CSD-Auftakt in Berlin: Ikkimel rappt am Brandenburger Tor – kurz davor zieht die Polizei vier mutmaßlich rechte Störer raus.

24.07.2026, 20:50 Uhr

Tausende feiern Ikkimel zum Start des Berliner CSD-Wochenendes

Zum Auftakt des CSD-Wochenendes haben am Freitagabend tausende Menschen ein Konzert von Rapperin Ikkimel am Brandenburger Tor in Berlin besucht. Nach Angaben der Polizei waren bereits vor Beginn der Veranstaltung rund 8.000 Besucherinnen und Besucher vor Ort.

Die 29-Jährige begrüßte das Publikum mit sichtbarer Freude und sprach davon, dass es für sie eine Ehre sei, an diesem Abend auf der Bühne zu stehen. Zugleich erinnerte sie daran, dass homosexuelle Menschen und die queere Community in vielen Ländern noch immer nicht akzeptiert würden. Oft werde behauptet, in Deutschland sei Gleichberechtigung längst selbstverständlich, sagte sie. Ihrer Erfahrung nach zeige sich jedoch auch in Berlin immer wieder, dass dies nicht durchgehend der Fall sei. Umso stolzer sei sie, an diesem Abend auftreten zu dürfen und Menschen vor sich zu haben, die für ihre Rechte eintreten.

Ikkimel bedankte sich außerdem ausdrücklich bei der queeren Community für die Unterstützung. Sie werde sich weiterhin für gemeinsame Anliegen einsetzen und nicht vergessen, wem sie ihren Erfolg zu verdanken habe. Inzwischen erreiche sie zunehmend auch ein Mainstream-Publikum. Wie die Veranstalter im Vorfeld mitgeteilt hatten, erhält sie für den Auftritt – ebenso wie alle anderen Künstlerinnen und Künstler beim Berliner CSD – keine Gage.
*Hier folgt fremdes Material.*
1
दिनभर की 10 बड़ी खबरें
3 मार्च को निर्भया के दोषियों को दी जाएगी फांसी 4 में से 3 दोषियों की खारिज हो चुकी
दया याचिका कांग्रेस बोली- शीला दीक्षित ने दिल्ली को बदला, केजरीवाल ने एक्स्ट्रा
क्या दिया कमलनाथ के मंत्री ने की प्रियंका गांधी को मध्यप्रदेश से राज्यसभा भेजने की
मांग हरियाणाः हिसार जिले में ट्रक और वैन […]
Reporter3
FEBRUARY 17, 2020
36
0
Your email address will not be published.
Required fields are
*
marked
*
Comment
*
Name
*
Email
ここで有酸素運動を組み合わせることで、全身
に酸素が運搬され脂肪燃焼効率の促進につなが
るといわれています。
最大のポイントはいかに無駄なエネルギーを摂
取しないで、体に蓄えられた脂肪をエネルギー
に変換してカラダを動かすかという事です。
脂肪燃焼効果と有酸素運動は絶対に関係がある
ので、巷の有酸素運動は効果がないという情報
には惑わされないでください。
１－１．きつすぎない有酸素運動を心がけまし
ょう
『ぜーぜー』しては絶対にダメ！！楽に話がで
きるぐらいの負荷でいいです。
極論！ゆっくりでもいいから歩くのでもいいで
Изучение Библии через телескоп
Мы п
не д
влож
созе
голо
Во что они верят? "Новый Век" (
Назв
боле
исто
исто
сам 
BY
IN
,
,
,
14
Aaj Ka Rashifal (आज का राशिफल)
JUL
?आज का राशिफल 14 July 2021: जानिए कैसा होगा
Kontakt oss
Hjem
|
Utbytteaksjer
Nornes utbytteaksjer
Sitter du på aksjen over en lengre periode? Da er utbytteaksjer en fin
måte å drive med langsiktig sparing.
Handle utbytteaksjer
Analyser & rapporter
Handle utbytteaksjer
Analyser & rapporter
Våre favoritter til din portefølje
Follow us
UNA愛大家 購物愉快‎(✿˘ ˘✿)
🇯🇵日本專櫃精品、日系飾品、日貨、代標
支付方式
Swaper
Polizei kontrolliert mutmaßlich rechte Störer

Noch vor Konzertbeginn nahm die Polizei vier Männer beiseite, die nach ihren Angaben einer mutmaßlich rechten Gruppe angehören sollen. Laut Polizeisprecher Florian Nath bestand der Eindruck, dass sie die Veranstaltung stören wollten. Die Einsatzkräfte stellten ihre Personalien fest und führten eine sogenannte Gefährderansprache durch. Anschließend entfernten sich die Männer.

Dyke* March
Der Dyke* March, die Demo für lesbische Sichtbarkeit, findet jährlich vor dem CSD in Berlin statt. Quelle: Fabian Sommer/dpa

Umfangreiches Programm rund um Demokratie und Gleichberechtigung

Der Freitag als erster Abend des CSD-Wochenendes stand am Brandenburger Tor im Zeichen von Demokratie und Gleichberechtigung. Bereits am Nachmittag zog ein Drag March durch Berlin. Am Abend beteiligten sich zudem mehr als 5.000 Menschen am Dyke* March, der besonders auf die Sichtbarkeit von Lesben aufmerksam macht.